Discord 2.05 Billion Message Scraping via Public API

TL;DR

A research team used Discord’s public API to scrape 2.05 billion messages from 3,167 servers and published them as an arXiv paper and a JSON dataset anyone can download. Discord’s terms explicitly ban using API-obtained messages for AI training and ban bulk scraping and redistribution. Technical access through a public API and the use-scope the terms permit are different things — yet nothing verified, before distribution, whether the dataset was collected within a lawful scope, so forbidden-use data can flow downstream into AI training.

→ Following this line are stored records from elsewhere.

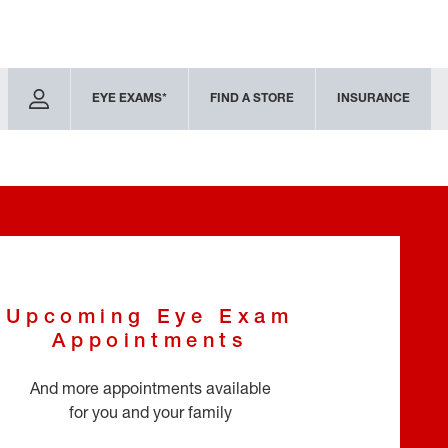
EYE EXAMS*
FIND A STORE
INSURANCE
Upcoming Eye Exam
Appointments
And more appointments available
for you and your family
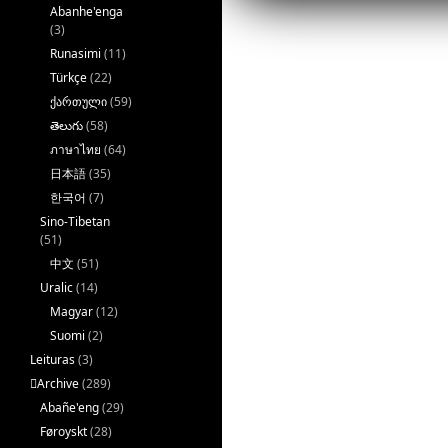
k
Abanhe'enga
(3)
Runasimi
(11)
Türkçe
(22)
ქართული
(59)
తెలుగు
(58)
ภาษาไทย
(64)
日本語
(35)
한국어
(7)
Sino-Tibetan
(51)
中文
(51)
Uralic
(14)
Magyar
(12)
Suomi
(2)
Leituras
(3)
􏿽Archive
(289)
Abañe'eng
(29)
Føroyskt
(28)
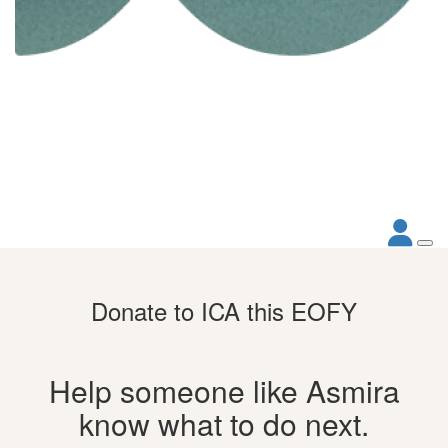
Donate to ICA this EOFY
Help someone like Asmira
know what to do next.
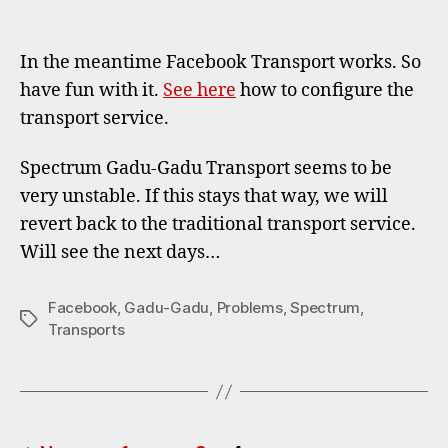
Faceb
author
date
Trans
works
In the meantime Facebook Transport works. So
Gadu
have fun with it.
See here
how to configure the
Gadu
transport service.
Trans
unsta
Spectrum Gadu-Gadu Transport seems to be
very unstable. If this stays that way, we will
revert back to the traditional transport service.
Will see the next days…
Facebook
,
Gadu-Gadu
,
Problems
,
Spectrum
,
Tags
Transports
Posts
…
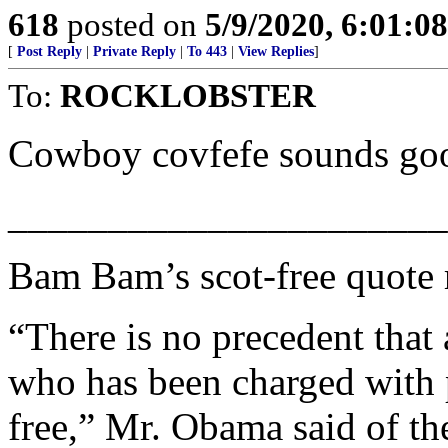
618
posted on
5/9/2020, 6:01:0
[
Post Reply
|
Private Reply
|
To 443
|
View Replies
]
To:
ROCKLOBSTER
Cowboy covfefe sounds goo
______________________
Bam Bam’s scot-free quote 
“There is no precedent tha
who has been charged with pe
free,” Mr. Obama said of th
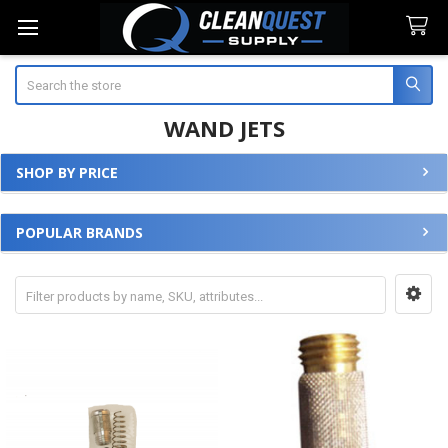
Search
WAND JETS
SHOP BY PRICE
Sidebar
POPULAR BRANDS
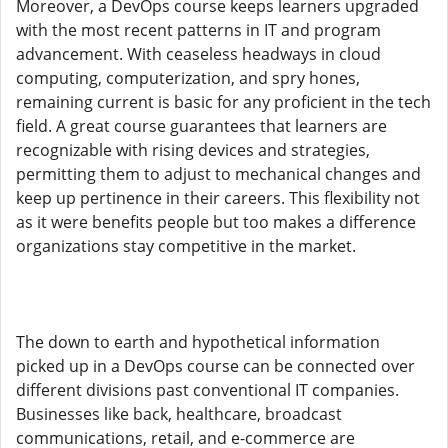
Moreover, a DevOps course keeps learners upgraded
with the most recent patterns in IT and program
advancement. With ceaseless headways in cloud
computing, computerization, and spry hones,
remaining current is basic for any proficient in the tech
field. A great course guarantees that learners are
recognizable with rising devices and strategies,
permitting them to adjust to mechanical changes and
keep up pertinence in their careers. This flexibility not
as it were benefits people but too makes a difference
organizations stay competitive in the market.
The down to earth and hypothetical information
picked up in a DevOps course can be connected over
different divisions past conventional IT companies.
Businesses like back, healthcare, broadcast
communications, retail, and e-commerce are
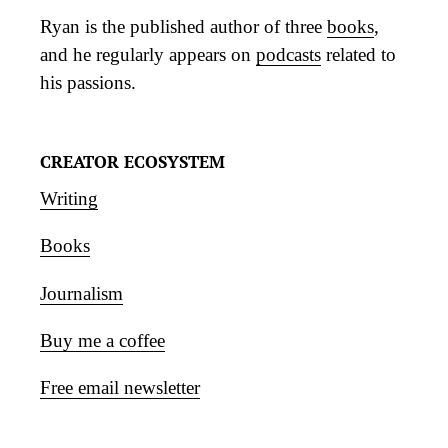
Ryan is the published author of three
books
,
and he regularly appears on
podcasts
related to
his passions.
CREATOR ECOSYSTEM
Writing
Books
Journalism
Buy me a coffee
Free email newsletter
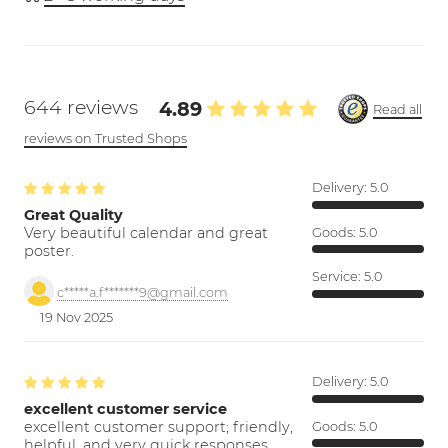
644 reviews
4.89
Read all
reviews on Trusted Shops
Delivery:
5.0
Great Quality
Very beautiful calendar and great
Goods:
5.0
poster.
Service:
5.0
c*****a.f*******9@gmail.com
19 Nov 2025
Delivery:
5.0
excellent customer service
excellent customer support; friendly,
Goods:
5.0
helpful, and very quick responses.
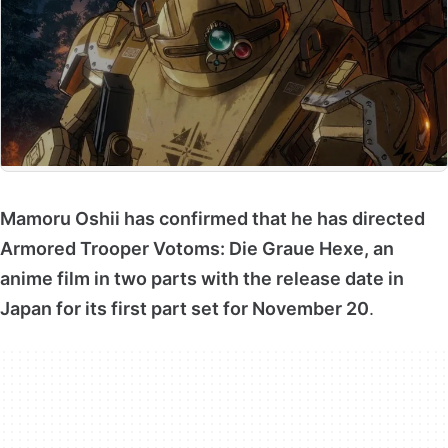
Mamoru Oshii has confirmed that he has directed
Armored Trooper Votoms: Die Graue Hexe, an
anime film in two parts with the release date in
Japan for its first part set for November 20
.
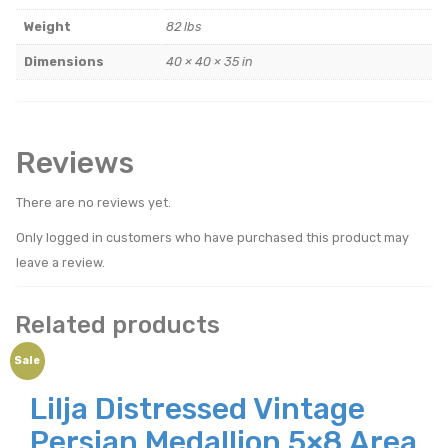
Weight
82 lbs
Dimensions
40 × 40 × 35 in
Reviews
There are no reviews yet.
Only logged in customers who have purchased this product may
leave a review.
Related products
Sale
Lilja Distressed Vintage
Persian Medallion 5×8 Area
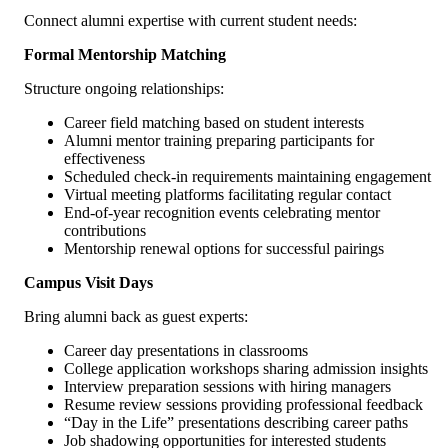
Connect alumni expertise with current student needs:
Formal Mentorship Matching
Structure ongoing relationships:
Career field matching based on student interests
Alumni mentor training preparing participants for
effectiveness
Scheduled check-in requirements maintaining engagement
Virtual meeting platforms facilitating regular contact
End-of-year recognition events celebrating mentor
contributions
Mentorship renewal options for successful pairings
Campus Visit Days
Bring alumni back as guest experts:
Career day presentations in classrooms
College application workshops sharing admission insights
Interview preparation sessions with hiring managers
Resume review sessions providing professional feedback
“Day in the Life” presentations describing career paths
Job shadowing opportunities for interested students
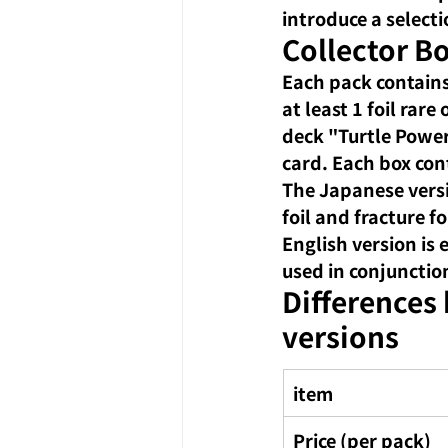
introduce a selecti
Collector Bo
Each pack contains
at least 1 foil rar
deck "Turtle Power
card. Each box con
The Japanese versi
foil and fracture f
English version is
used in conjunctio
Differences
versions
item
Price (per pack)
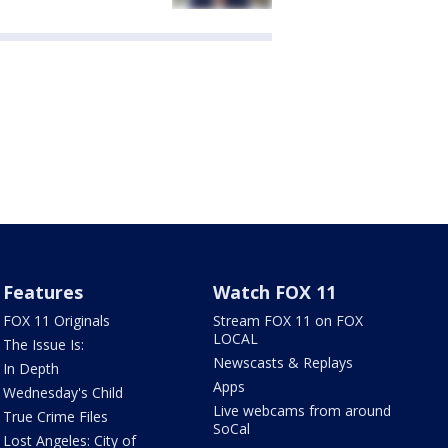
Features
Watch FOX 11
FOX 11 Originals
Stream FOX 11 on FOX
LOCAL
The Issue Is:
Newscasts & Replays
In Depth
Apps
Wednesday's Child
Live webcams from around
True Crime Files
SoCal
Lost Angeles: City of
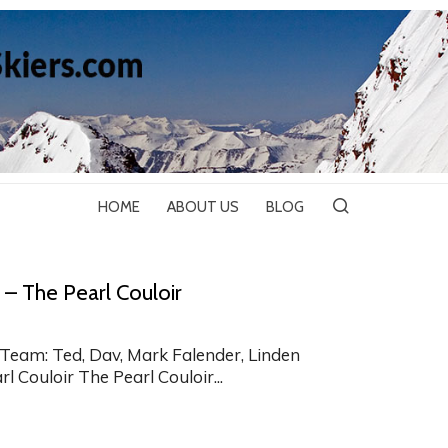
HOME
ABOUT US
BLOG
 – The Pearl Couloir
Team: Ted, Dav, Mark Falender, Linden
l Couloir The Pearl Couloir...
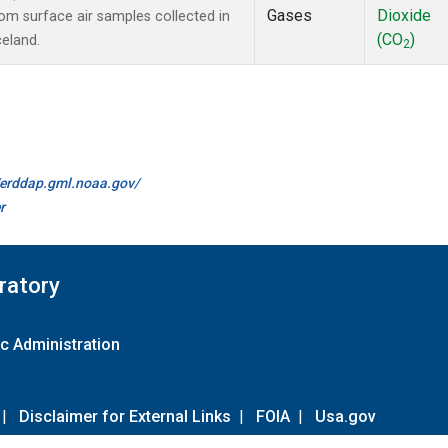
Gases
Dioxide
m surface air samples collected in
(CO
)
celand.
2
//erddap.gml.noaa.gov/
r
ratory
c Administration
|
Disclaimer for External Links
|
FOIA
|
Usa.gov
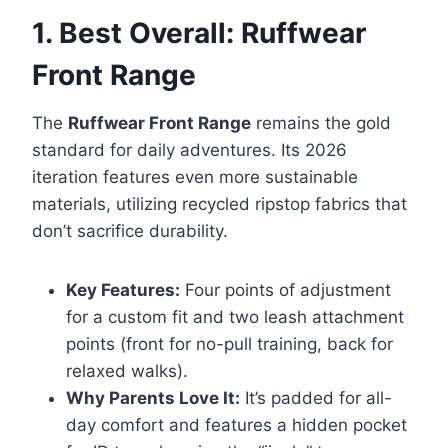
1. Best Overall: Ruffwear
Front Range
The
Ruffwear Front Range
remains the gold
standard for daily adventures. Its 2026
iteration features even more sustainable
materials, utilizing recycled ripstop fabrics that
don’t sacrifice durability.
Key Features:
Four points of adjustment
for a custom fit and two leash attachment
points (front for no-pull training, back for
relaxed walks).
Why Parents Love It:
It’s padded for all-
day comfort and features a hidden pocket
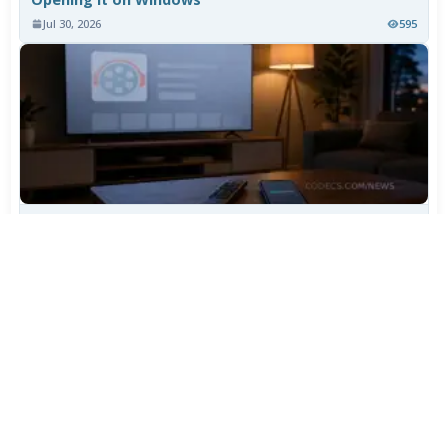
Jul 30, 2026
595
TiviMate Has Vanished From the Play Store Again -
Here's How to Get 5.3.3
Jul 28, 2026
514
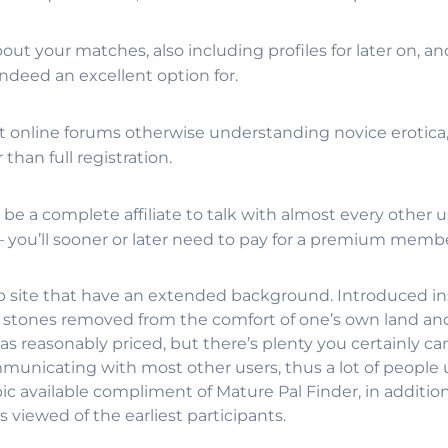
out your matches, also including profiles for later on, a
ndeed an excellent option for.
online forums otherwise understanding novice erotica, t
than full registration.
 be a complete affiliate to talk with almost every other u
 – you’ll sooner or later need to pay for a premium memb
b site that have an extended background. Introduced in
r stones removed from the comfort of one’s own land and
reasonably priced, but there’s plenty you certainly c
mmunicating with most other users, thus a lot of people
available compliment of Mature Pal Finder, in addition 
 viewed of the earliest participants.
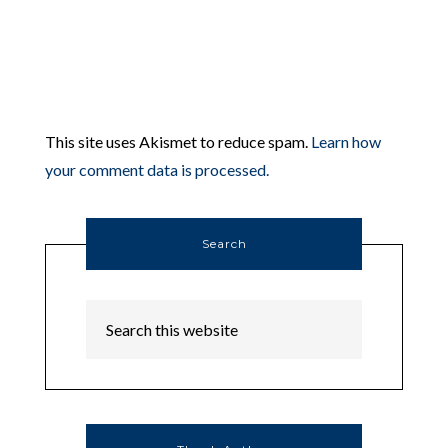
This site uses Akismet to reduce spam.
Learn how
your comment data is processed.
Search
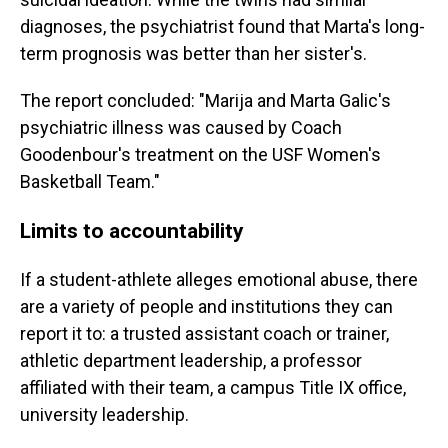
diagnoses, the psychiatrist found that Marta's long-
term prognosis was better than her sister's.
The report concluded: "Marija and Marta Galic's
psychiatric illness was caused by Coach
Goodenbour's treatment on the USF Women's
Basketball Team."
Limits to accountability
If a student-athlete alleges emotional abuse, there
are a variety of people and institutions they can
report it to: a trusted assistant coach or trainer,
athletic department leadership, a professor
affiliated with their team, a campus Title IX office,
university leadership.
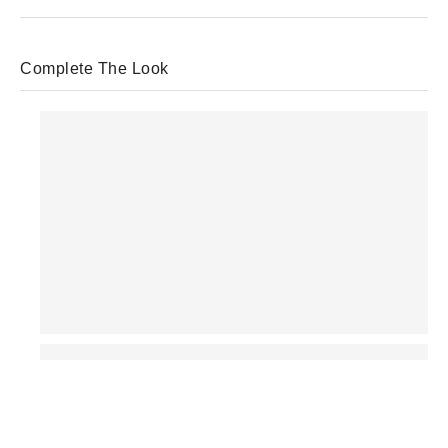
Complete The Look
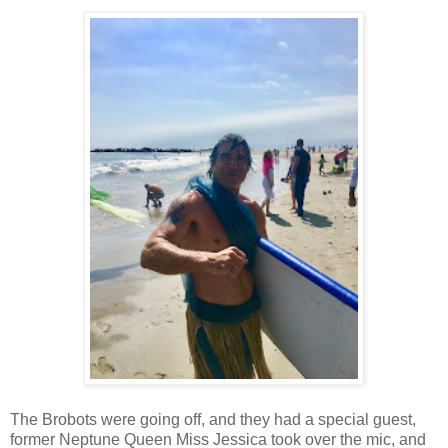
The Brobots were going off, and they had a special guest,
former Neptune Queen Miss Jessica took over the mic, and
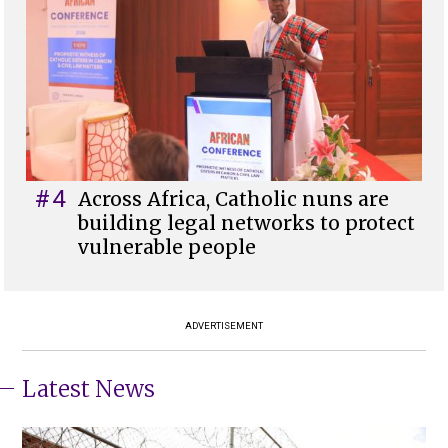
#4
Across Africa, Catholic nuns are
building legal networks to protect
vulnerable people
ADVERTISEMENT
Latest News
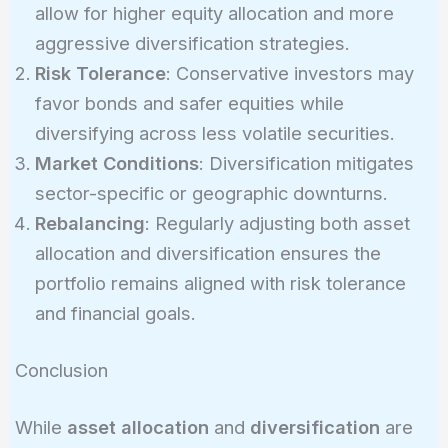
allow for higher equity allocation and more
aggressive diversification strategies.
Risk Tolerance
: Conservative investors may
favor bonds and safer equities while
diversifying across less volatile securities.
Market Conditions
: Diversification mitigates
sector-specific or geographic downturns.
Rebalancing
: Regularly adjusting both asset
allocation and diversification ensures the
portfolio remains aligned with risk tolerance
and financial goals.
Conclusion
While
asset allocation
and
diversification
are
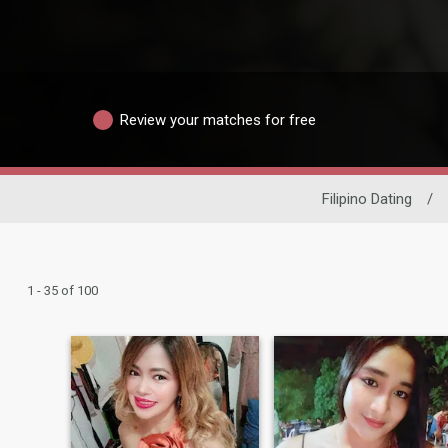
Review your matches for free
Filipino Dating
/
1 - 35 of 100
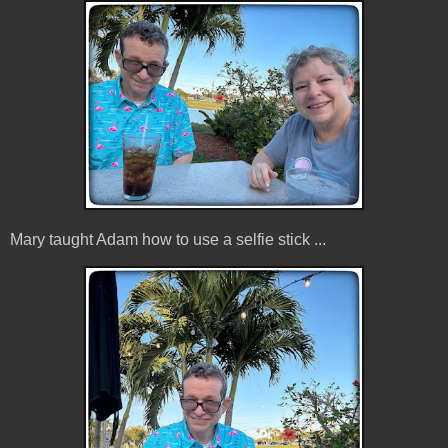
Mary taught Adam how to use a selfie stick ...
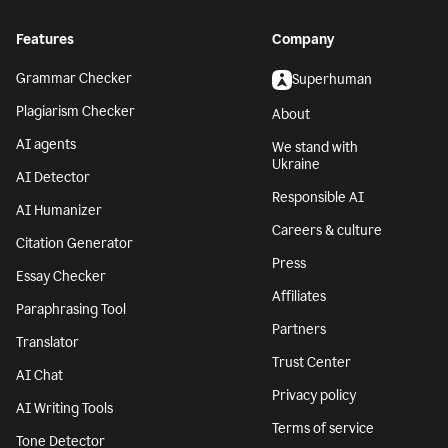
Features
Company
Grammar Checker
Superhuman
Plagiarism Checker
About
AI agents
We stand with
Ukraine
AI Detector
Responsible AI
AI Humanizer
Careers & culture
Citation Generator
Press
Essay Checker
Affiliates
Paraphrasing Tool
Partners
Translator
Trust Center
AI Chat
Privacy policy
AI Writing Tools
Terms of service
Tone Detector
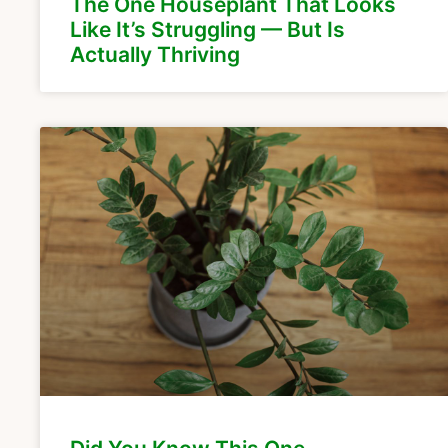
The One Houseplant That Looks
Like It’s Struggling — But Is
Actually Thriving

Detection and pre-execution attestation are complements, not substitutes.

Incident Overview

Scale: 2.05 billion messages (2,052,020,630), 3,167 servers, 4,735,057 people, covering 2015–2024
Discovery scope: 10% of 31,673 public servers discovered via Discord’s “Discovery” feature, selected at random (as of 2024-11-17)
Scraping party: A 15-researcher team at the Federal University of Minas Gerais in Brazil
Distribution format: arXiv paper (2502.00627) and a JSON dataset published online
Distribution purpose: A research dataset for “research on mental health and politics” and “bot training”
Anonymization measures: Username rewriting; ID and message hashing with truncation
Policy / terms position:
- Discord developer policy: “You must not use the content of messages obtained via the API to train machine-learning models or AI (including large language models)” and “You must not mine or scrape any data, content, or information available on or via Discord services”
- Discord terms of service: includes an anti-scraping clause
Distribution reach: Publicly downloadable via arXiv, with downstream flow to researchers and AI vendors established
Discord platform response: No public statement confirmed at the time of disclosure (the company had previously considered legal action against a similar case, Spy Pet, as of April 2024)
Core: Public accessibility and the terms-defined use scope were not independently verified before distribution, so the dataset flows downstream into AI training as-is.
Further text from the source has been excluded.